Ön çapraz bağ rekonstrüksiyonu sonuçlarının karşılaştırılması için standart olarak günümüzde IKDC diz skorlama sistemi en sık kullanılan skaladır. Gobbi çalışmasında hastalarının %90’nın A ve B grubunda, %10’nun C ve D grubunda yer aldığını bildirmiştir 23. Çalışmada ameliyat sonrası 45 hasta (%60.5) A, 22 hasta (%30) B, 7 hasta (%9.5) C olarak bulundu. Sabit ilmikli endobutton ve ayarlanabilir ilmikli endobutton ile tespit yapılan hastaların preoperatif ve son kontrollerindeki IKDC skorları arasında anlamlı fark olmadığı görüldü.

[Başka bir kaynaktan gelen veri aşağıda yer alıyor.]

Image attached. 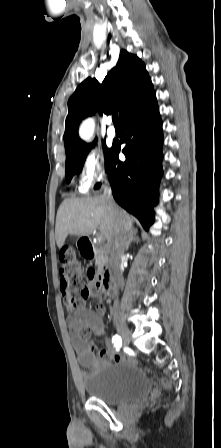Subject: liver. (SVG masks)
I'll list each match as a JSON object with an SVG mask.
<instances>
[{"instance_id":"1","label":"liver","mask_w":221,"mask_h":448,"mask_svg":"<svg viewBox=\"0 0 221 448\" xmlns=\"http://www.w3.org/2000/svg\"><path fill=\"white\" fill-rule=\"evenodd\" d=\"M126 233L134 231L133 218L121 210ZM117 216L109 207L106 196L65 199L57 212L55 238L62 248L68 235L89 236L99 227L101 235L112 245Z\"/></svg>"}]
</instances>
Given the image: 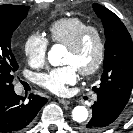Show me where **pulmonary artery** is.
<instances>
[{"label": "pulmonary artery", "mask_w": 133, "mask_h": 133, "mask_svg": "<svg viewBox=\"0 0 133 133\" xmlns=\"http://www.w3.org/2000/svg\"><path fill=\"white\" fill-rule=\"evenodd\" d=\"M17 91L19 92L20 91V88H17Z\"/></svg>", "instance_id": "1"}]
</instances>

Diğer bir aktivite skorlaması olan Lysholm skoru da sık kullanılanlardan biridir. Gobbi ve ark. 23 takiplerinde 91 puan olarak bulmuşlar. Çalışmada, hastaların son kontrollerdeki Lysholm skoru 87 olarak bulundu. Prodromos ve ark. 24 hamstring otogreftiyle endobutton continuous loop kullanarak yapılan rekonstrüksiyon sonrası takiplerinde Lysholm skorunu 94 olarak buldular. Her iki yöntem ile tedavi edilen hastaların preoperatif ve postoperatif dönemdeki Lysholm skoru değişimleri arasında anlamlı farklılık saptanmadı.

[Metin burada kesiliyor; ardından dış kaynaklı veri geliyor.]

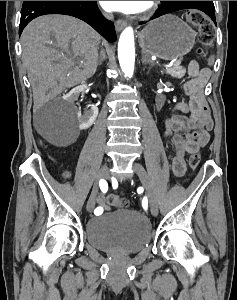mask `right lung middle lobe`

Çalışmada ÖÇBR işleminde sabit ilmikli endobutton ve ayarlanabilir ilmikli endobutton kullanılarak yapılan tespit sonucunda hastaların en az 1 yıllık klinik sonuçları incelendi. Fizik muayene bulguları, Lysholm, Cincinnati, IKDC skorlamarı ve komplikasyonlar bakımından her iki yöntemin klinik başarısı benzer ve tatminkar olarak bulundu. Ayarlanabilir ilmikli endobutton yönteminin cerrahi sırasında hesaplama gereksiniminin az olması ve cerrahi süresinin kısa olması bu yöntemin avantajlarıdır. Ancak ideal tekniğin tanımlanması için uzun dönem takipli ve birbirine yakın özellikleri olan daha fazla hasta ile objektif değerlendirme yapılan prospektif randomize çalışmalara ihtiyaç vardır. Hamstring tendonları ile yapılan ÖÇBR’de cerrahın tecrübeli olduğu endobutton tipini kullanmasının doğru olacağı görüşündeyiz.